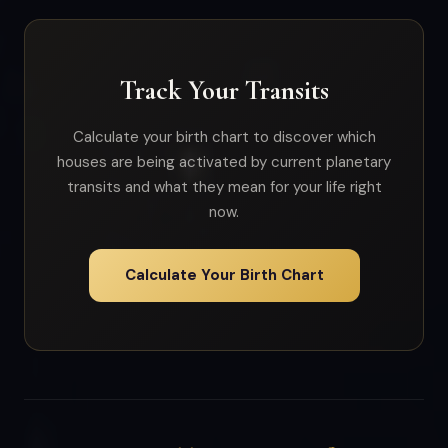
Track Your Transits
Calculate your birth chart to discover which
houses are being activated by current planetary
transits and what they mean for your life right
now.
Calculate Your Birth Chart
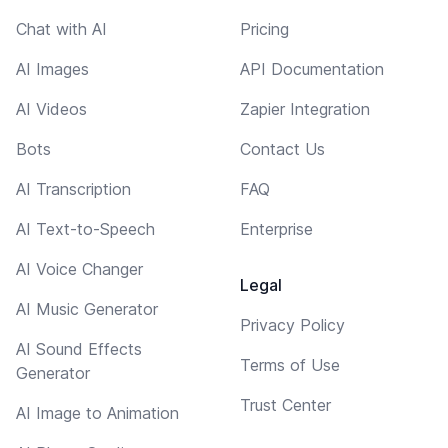
Chat with AI
Pricing
AI Images
API Documentation
AI Videos
Zapier Integration
Bots
Contact Us
AI Transcription
FAQ
AI Text-to-Speech
Enterprise
AI Voice Changer
Legal
AI Music Generator
Privacy Policy
AI Sound Effects
Terms of Use
Generator
Trust Center
AI Image to Animation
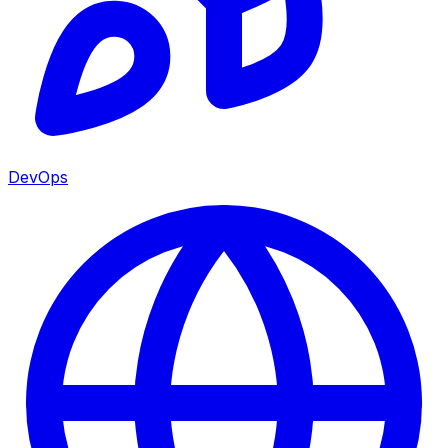
DevOps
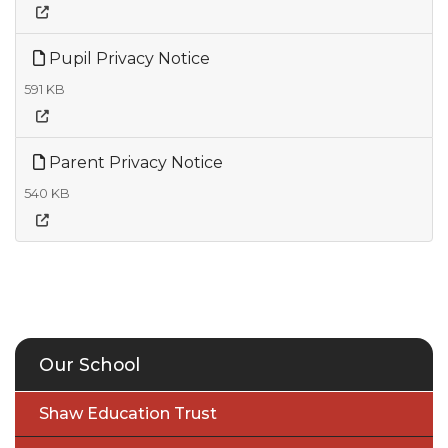
Pupil Privacy Notice
591 KB
Parent Privacy Notice
540 KB
Our School
Shaw Education Trust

**Assignment**
In the answer, give only the lines from the top of the data above through the line with "AI Music Generator", reproduced exactly; no picture may appear.

**Response below**
Track Your Transits
Calculate your birth chart to discover which
houses are being activated by current planetary
transits and what they mean for your life right
now.
Calculate Your Birth Chart
Chat with AI
Pricing
AI Images
API Documentation
AI Videos
Zapier Integration
Bots
Contact Us
AI Transcription
FAQ
AI Text-to-Speech
Enterprise
AI Voice Changer
Legal
AI Music Generator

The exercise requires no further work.